Two men who served in world War II were awarded their much overdue service medals. The veterans have two different stories, but each are finally holding their well earned awards 70 years after their service.
Albert Malcos, 98, entered the military in 1942 and was a staff sergeant in the U.S. Army Air Corps. He flew two combat missions in a B-17 Flying Fortress bomber before his plane was shot down over German territory. He bailed out and was captured and held as a prisoner of war for 15 months. During his time in the prison camp some of the medals were given out and he told CNN affiliate KNXV that they may have just overlooked him.

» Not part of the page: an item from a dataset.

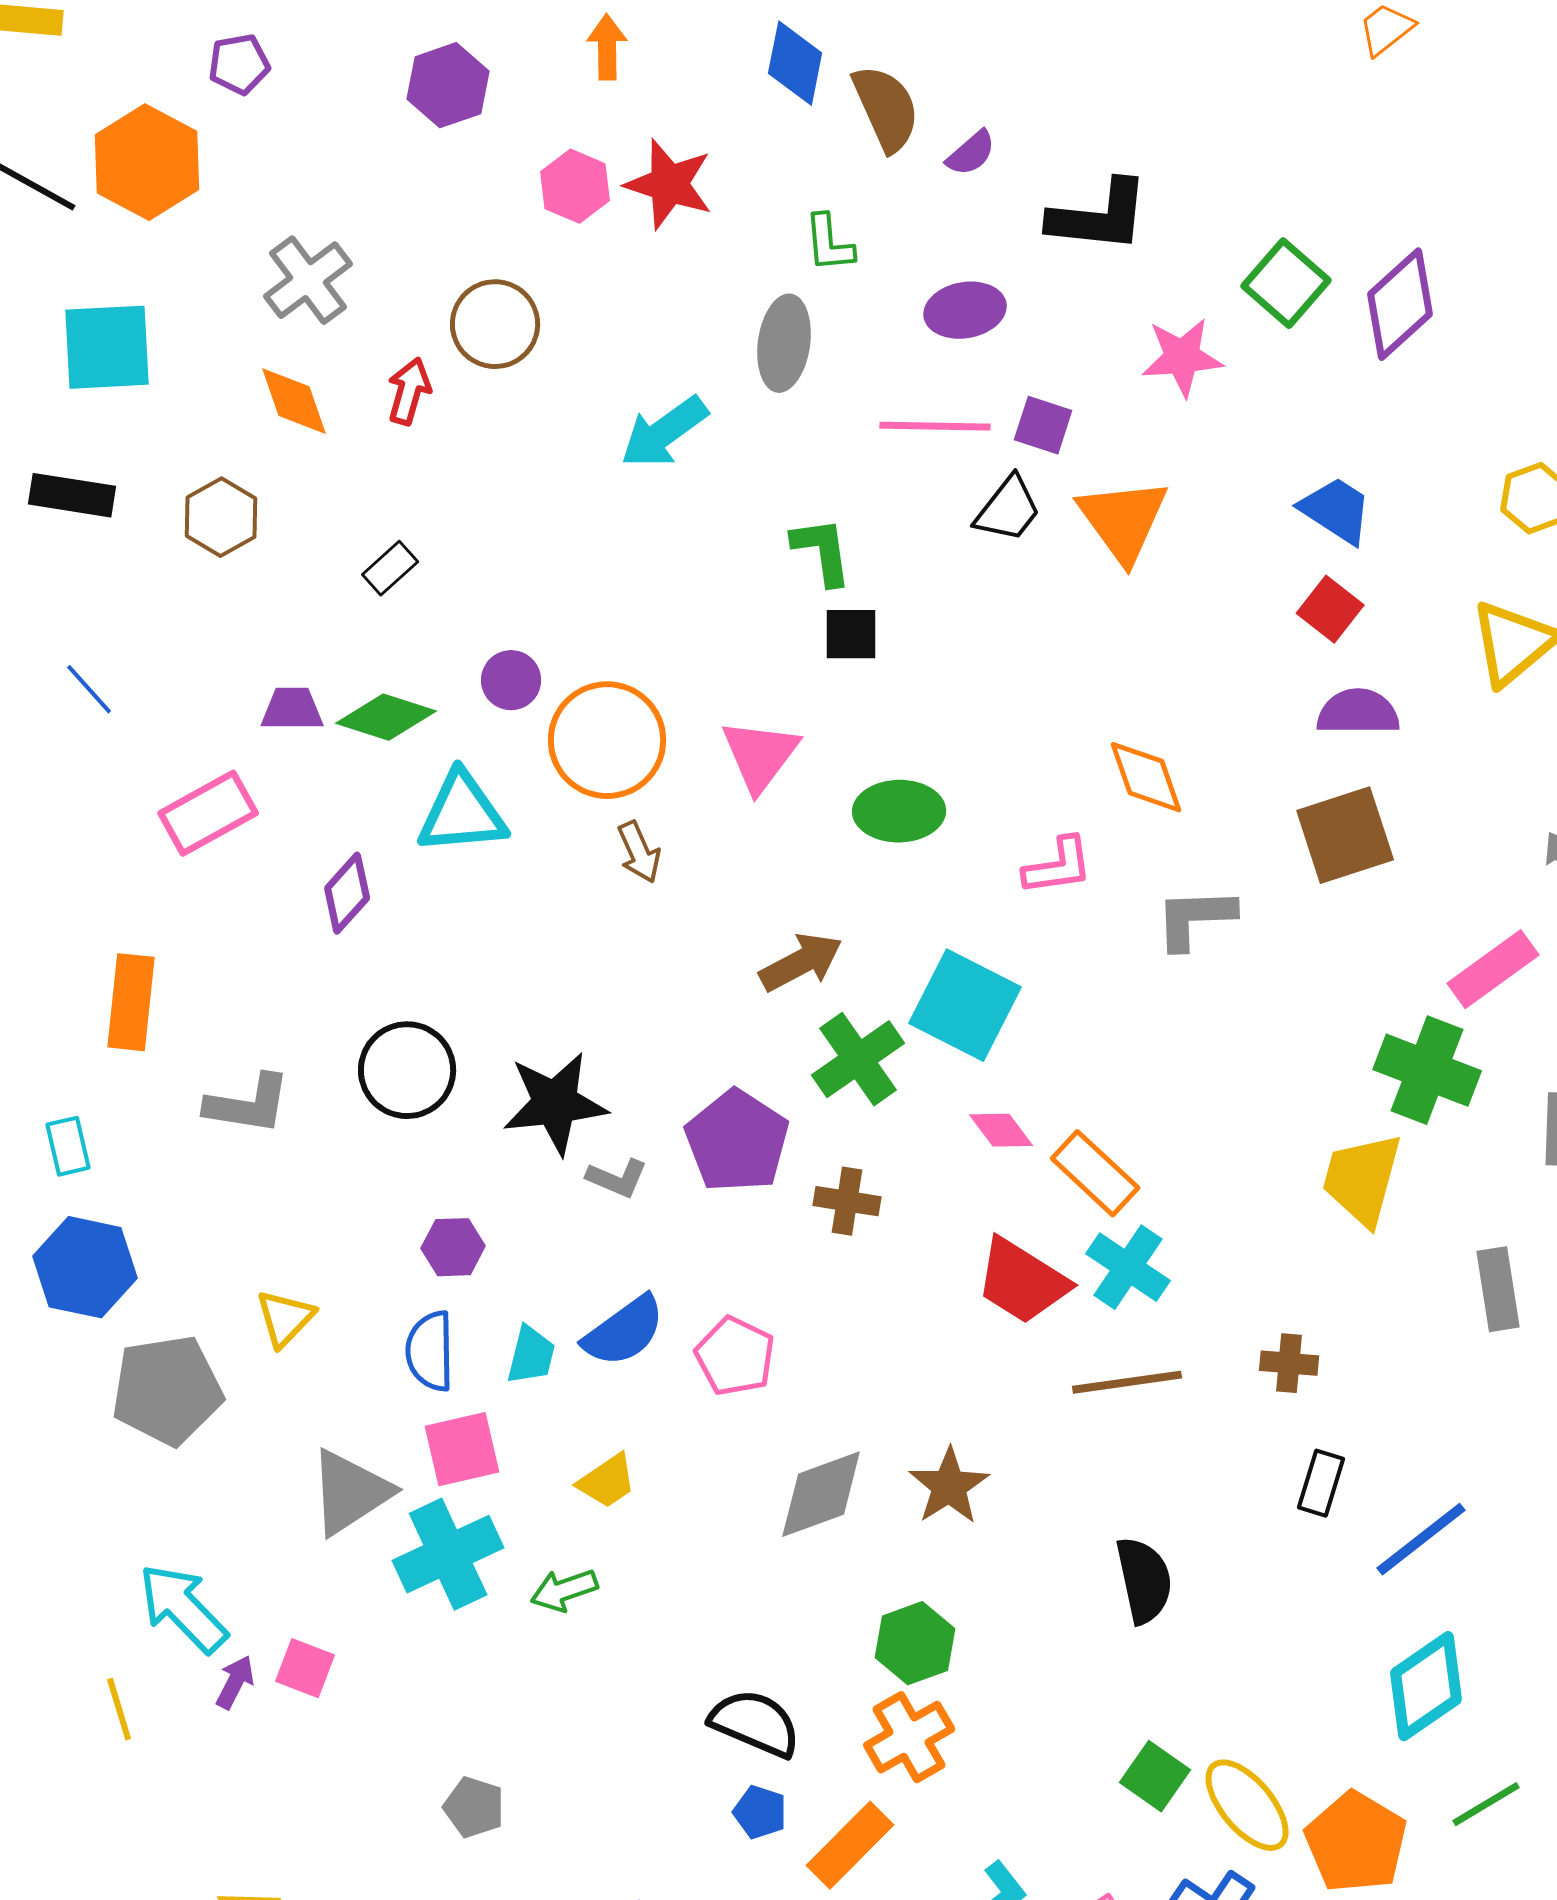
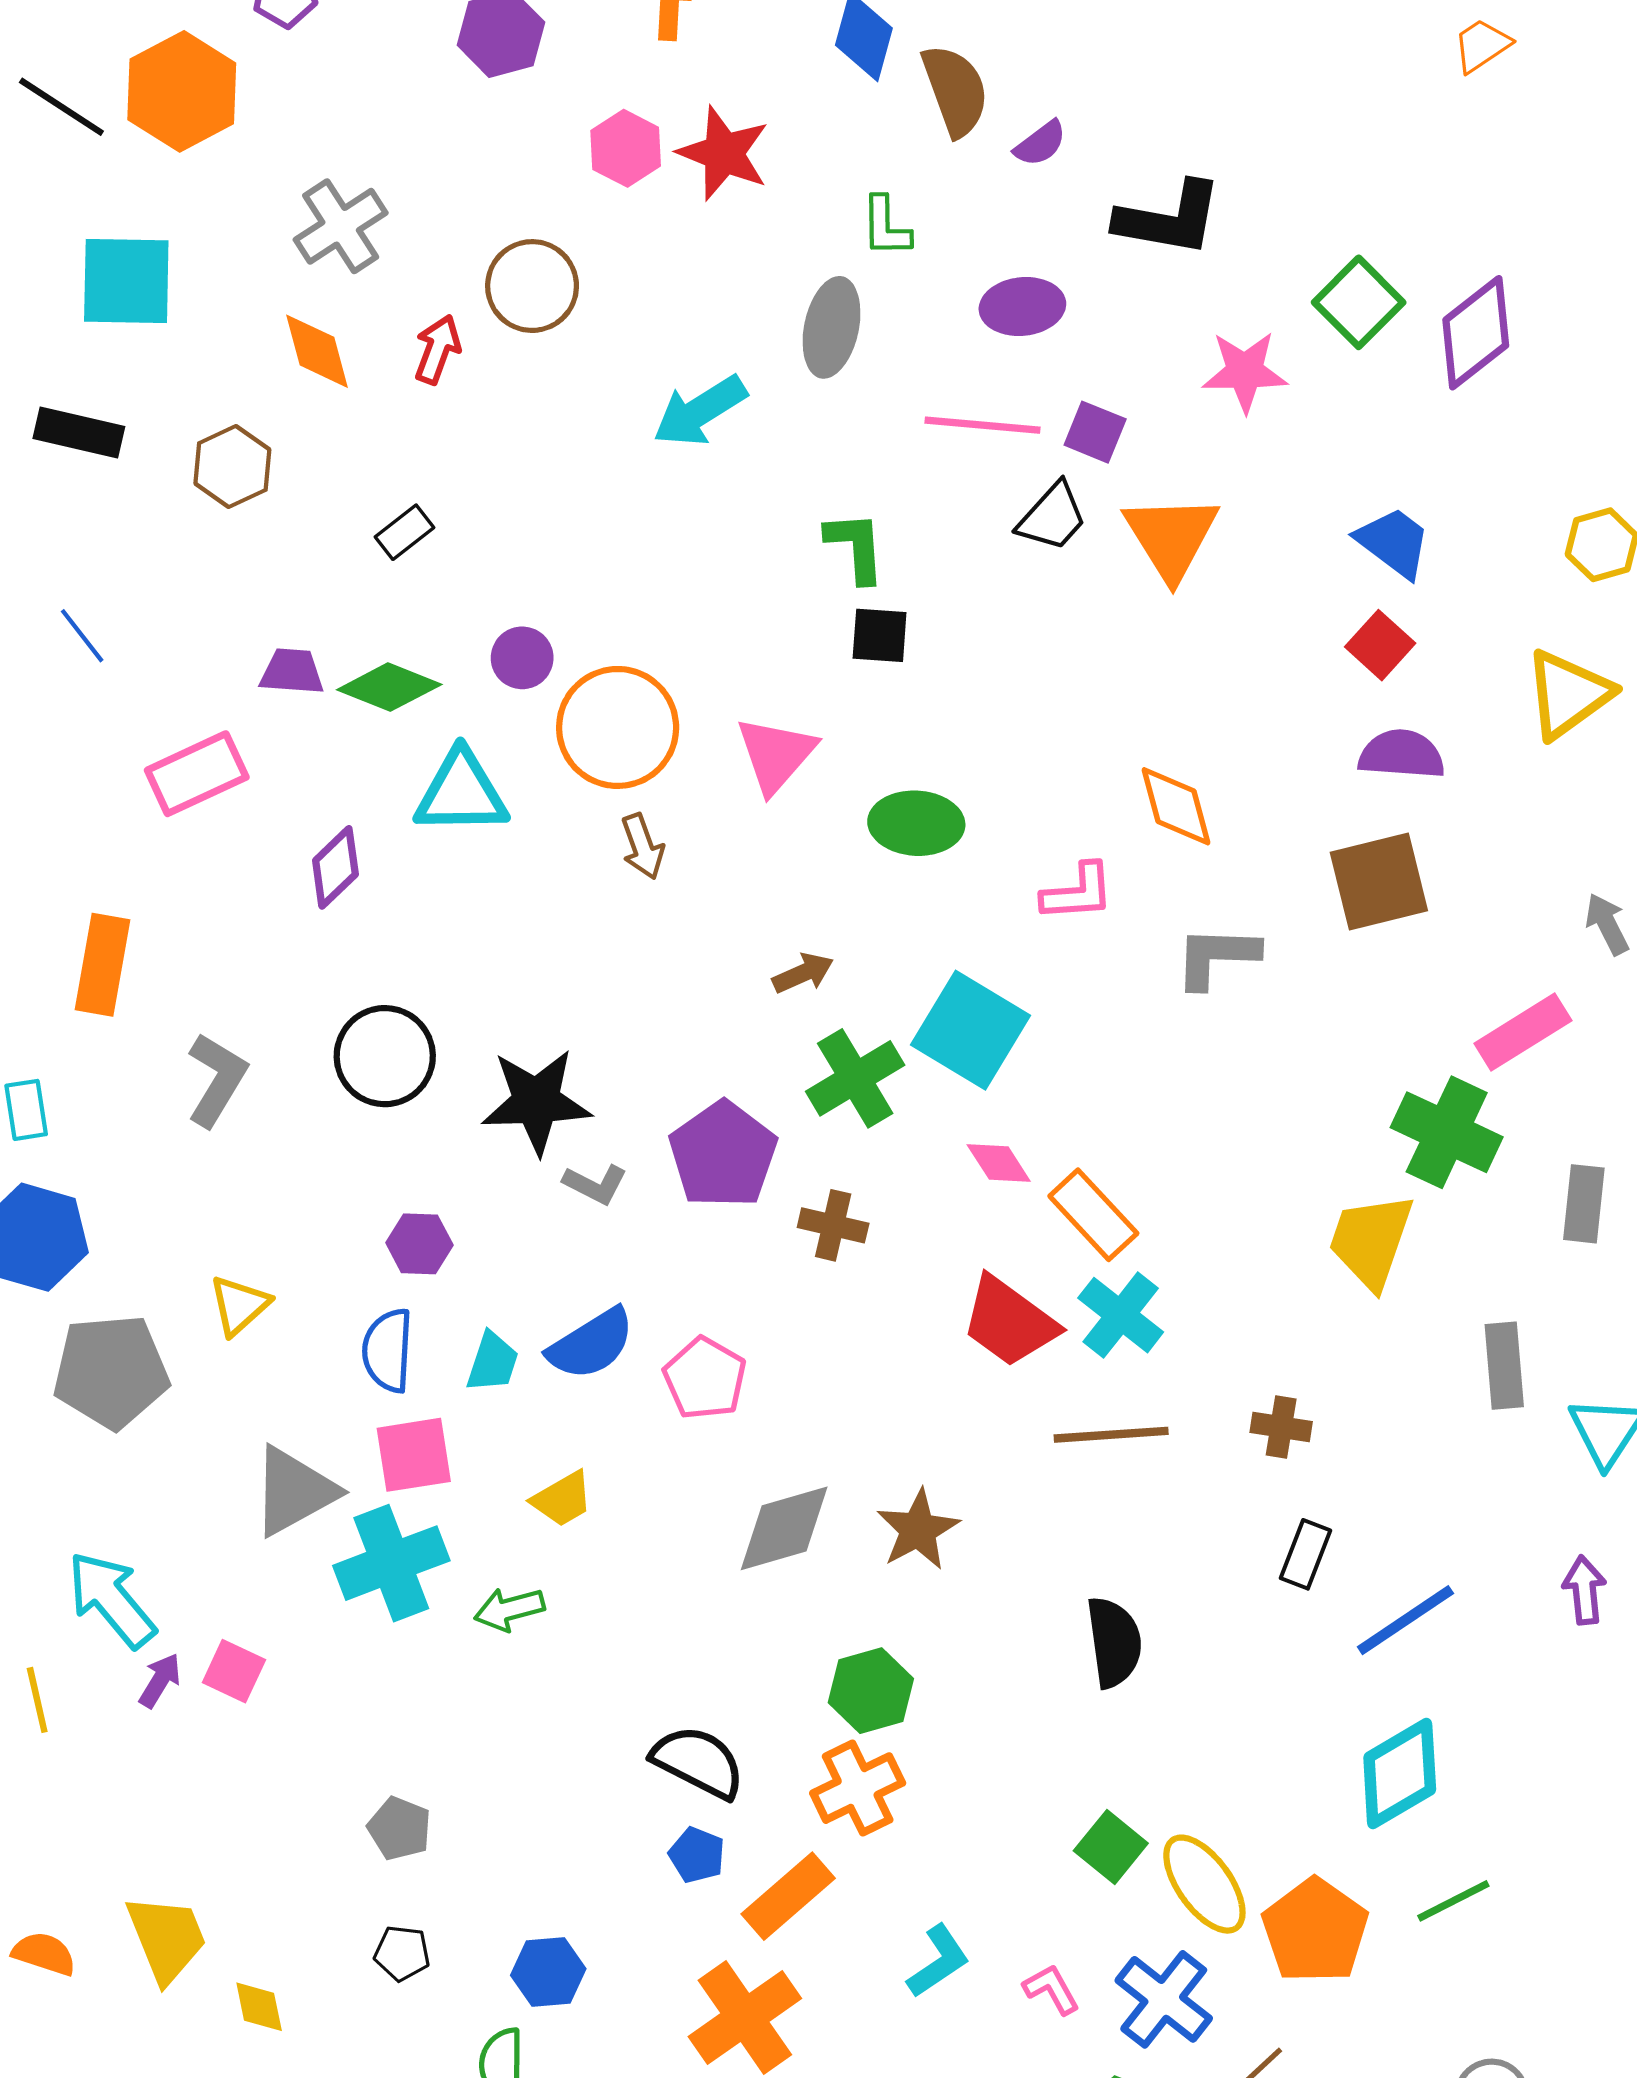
brown arrow: (801, 962) -> (803, 973), size x0.7
gray L-shape: (248, 1104) -> (217, 1080), turned -72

Some of Malcos’ family members reached out to the office of Arizona Sen. Kyrsten Sinema for help. On May 29, Sinema, whose grandfather was a World War II veteran, gave Malcos the six medals he was awarded, including the Bronze Star. The Bronze Star is the US military’s fourth highest military decoration for valor and is given for heroic or meritorious achievement in a combat zone.
“They did what their country asked them to do, without thinking of their own sacrifice and without thinking of themselves as being heroes,” Sinema told KNXV.
Chambers Raymond Loring Chambers, 93, of Tampa, Florida, served in the US Navy from 1943 to 1946. Attached to the 5th Marine Division, he participated in the invasion of Iwo Jima, one of the Pacific Theater’s bloodiest battles. Chambers was wounded in the leg but was declared uninjured. It wasn’t until 60 years later that doctors found shrapnel in his leg.
On May 24, Florida Rep. Kathy Castor awarded Chambers four service medals: An Asiatic Pacific Campaign Medal with two bronze stars representing two campaigns Chambers served in, the American Campaign Medal, the Combat Action Ribbon and the World War II Victory Medal.
“Less than 500,000 of the 16 million Americans who served in World War II are with us today, and it is our duty to thank them for their service and sacrifice,” Rep. Castor said.
The ceremony took place at the Jan Platt Library in Tampa where Chambers’ family gathered to watch him receive his medals. They took turns telling stories about Chambers and what the service awards meant to them.
Chambers ended the event by playing “God Bless America” on his harmonica.